The book is a collection of essays that are mostly what you might call analytical autobiography. Most begin from the authors' own experiences to map out some of the ways that their lives have been shaped by social relations organized around sexuality and class (with greater or lesser attention to gender and race). Each begins from a very specific location and expands to some degree of generality, whether explicitly or by implication, but none makes any attempt to become an all-encompassing Theory of Everything. I use the modifier "analytical" because they seek political insight from the experiences they relate, but most are primarily presented as narratives of one sort or another and not the kind of assault of technical marxist or post-structuralist verbiage that some might fear based on that word. Because the essays represent a cluster of starting points, the book as a whole paints a picture that is very rich and that shows an important slice of how real people's lives are organized but that is consciously limited in its breadth. It is forthright about these limitations and absences in a way that avoids the all too common practice in progressive or radical writing (particularly its academic strand) of providing a pro forma apology with no evidence of actual insight into how that relates to what the piece can be expected to achieve. Instead, its grounded look at how real lives have been put together provides raw material for attentive readers to gain from the book as a whole a more complex and abstracted sense of how particular parts of our social world work than any individual contributor in the book attempts to outline, and this is only possible because of the consciously limited project.
The limitations are, nonetheless, important to note. All contributors are gay men or lesbians and none are bi or trans. The majority had working-class families of origin, though the two with owning-class backgrounds provide an intriguing counterpoint from a class position that we tend to hear about frequently but from rarely within the left. Contributors with various experiences of racialization are included, though the book left me with a much richer overall sense of the intersection of class and sexuality than it did of the many ways that racialization shapes and is shaped by both. Perhaps least explicitly noted in the text itself were limitations of nation and era: almost all contributors were writing from the United States and the book was published a little over a decade ago.
In some ways, the least remarkable aspect of this book's approach among those that I named at the beginning of this review is its attention to interconnection. It is hardly a new observation that we do not live our lives in the neat silos into which they are often chopped by analysis and even by discourse and practice of many social movements.

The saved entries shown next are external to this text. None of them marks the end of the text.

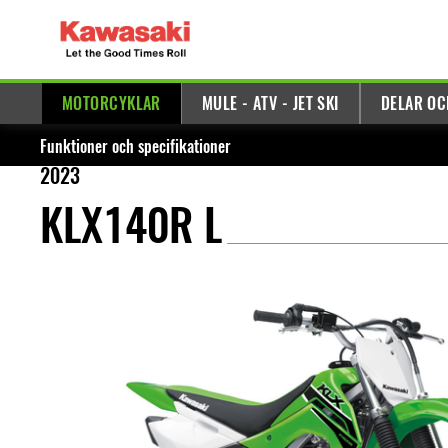
MOTORCYKLAR
MULE - ATV - JET SKI
DELAR OC
Funktioner och specifikationer
2023
KLX140R L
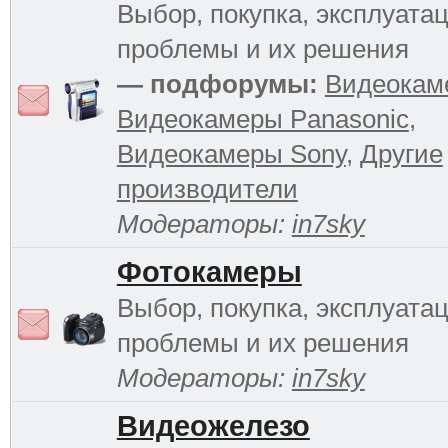
Выбор, покупка, эксплуатац
проблемы и их решения
— подфорумы:
Видеокам
Видеокамеры Panasonic
,
Видеокамеры Sony
,
Другие
производители
Модераторы:
in7sky
Фотокамеры
Выбор, покупка, эксплуатац
проблемы и их решения
Модераторы:
in7sky
Видеожелезо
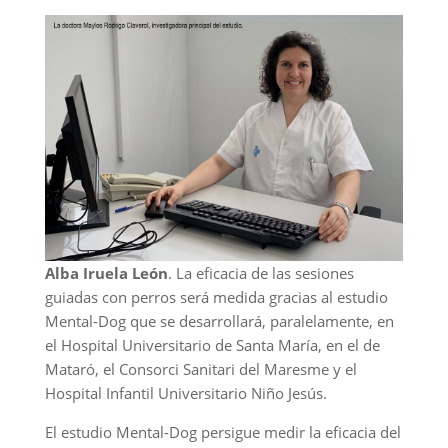
Alba Iruela León
. La eficacia de las sesiones
guiadas con perros será medida gracias al estudio
Mental-Dog que se desarrollará, paralelamente, en
el Hospital Universitario de Santa María, en el de
Mataró, el Consorci Sanitari del Maresme y el
Hospital Infantil Universitario Niño Jesús.
El estudio Mental-Dog persigue medir la eficacia del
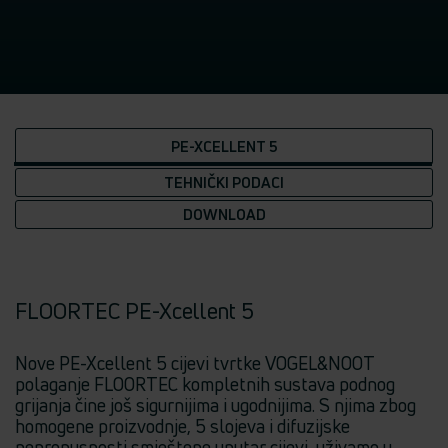
PE-XCELLENT 5
TEHNIČKI PODACI
DOWNLOAD
FLOORTEC PE-Xcellent 5
Nove PE-Xcellent 5 cijevi tvrtke VOGEL&NOOT
polaganje FLOORTEC kompletnih sustava podnog
grijanja čine još sigurnijima i ugodnijima. S njima zbog
homogene proizvodnje, 5 slojeva i difuzijske
nepropusnosti smještene unutar cijevi, uživamo u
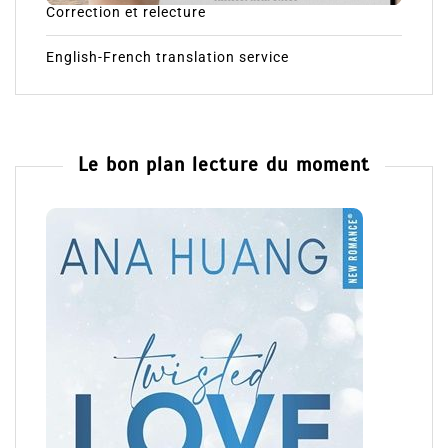
Correction et relecture
English-French translation service
Le bon plan lecture du moment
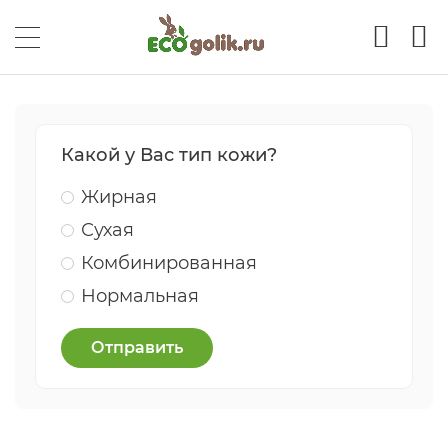
Какой у Вас тип кожи?
Жирная
Сухая
Комбинированная
Нормальная
Отправить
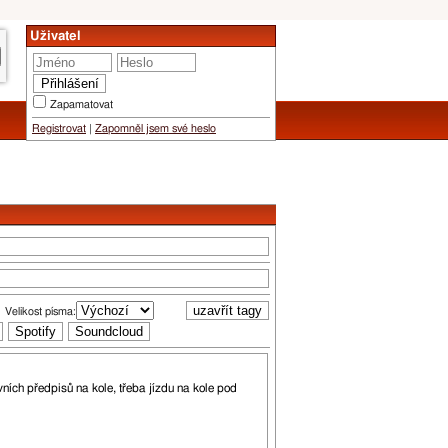
Uživatel
Zapamatovat
Registrovat
|
Zapomněl jsem své heslo
Velikost písma:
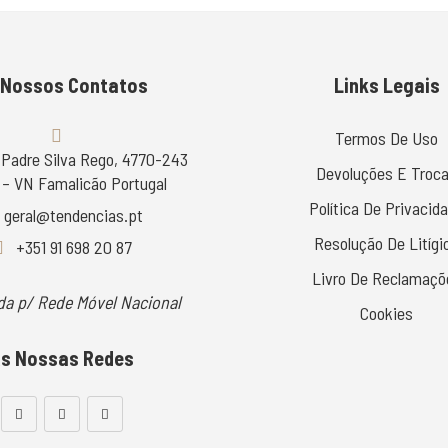
 Nossos Contatos
Links Legais
Termos De Uso
 Padre Silva Rego, 4770-243
Devoluções E Troc
– VN Famalicão Portugal
Política De Privacid
geral@tendencias.pt
Resolução De Litígi
+351 91 698 20 87
Livro De Reclamaçõ
a p/ Rede Móvel Nacional
Cookies
s Nossas Redes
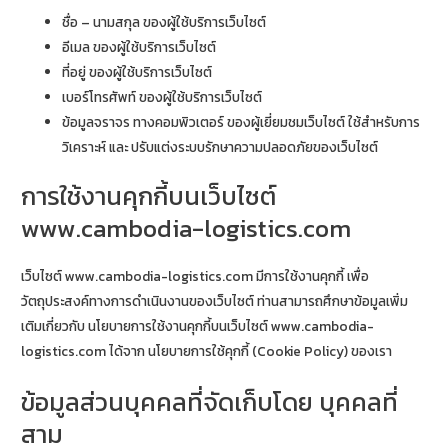
ชื่อ – นามสกุล ของผู้ใช้บริการเว็บไซต์
อีเมล ของผู้ใช้บริการเว็บไซต์
ที่อยู่ ของผู้ใช้บริการเว็บไซต์
เบอร์โทรศัพท์ ของผู้ใช้บริการเว็บไซต์
ข้อมูลจราจร ทางคอมพิวเตอร์ ของผู้เยี่ยมชมเว็บไซต์ ใช้สำหรับการ
วิเคราะห์ และ ปรับแต่งระบบรักษาความปลอดภัยของเว็บไซต์
การใช้งานคุกกี้บนเว็บไซต์
www.cambodia-logistics.com
เว็บไซต์ www.cambodia-logistics.com มีการใช้งานคุกกี้ เพื่อ
วัตถุประสงค์ทางการดำเนินงานของเว็บไซต์ ท่านสามารถศึกษาข้อมูลเพิ่ม
เติมเกี่ยวกับ นโยบายการใช้งานคุกกี้บนเว็บไซต์ www.cambodia-
logistics.com ได้จาก นโยบายการใช้คุกกี้ (Cookie Policy) ของเรา
ข้อมูลส่วนบุคคลที่จัดเก็บโดย บุคคลที่
สาม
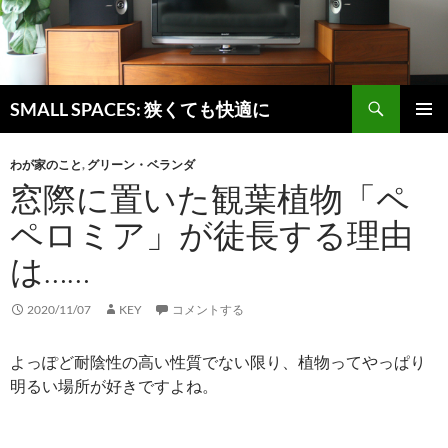
検
SMALL SPACES: 狭くても快適に
索
コ
メインメ
ン
ニュー
わが家のこと
,
グリーン・ベランダ
テ
窓際に置いた観葉植物「ペ
ン
ツ
ペロミア」が徒長する理由
へ
ス
は……
キ
ッ
2020/11/07
KEY
コメントする
プ
よっぽど耐陰性の高い性質でない限り、植物ってやっぱり
明るい場所が好きですよね。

There is lots of writing and organizing out there that ignores this fact, but there is also lots that assumes it. I think what I liked about how this book dealt with interconnection, though, was that it treated it as something to be explored and the ways to name it and act on it as areas for experimentation. I appreciate that, as someone who is constantly wrestling with how to minimize the inevitable loss of interconnection and complexity in the translation from world to page while maximizing accessibility, and as someone engaged in local anti-war/anti-occupation organizing that is committed to experiments in integrating this insight into activism.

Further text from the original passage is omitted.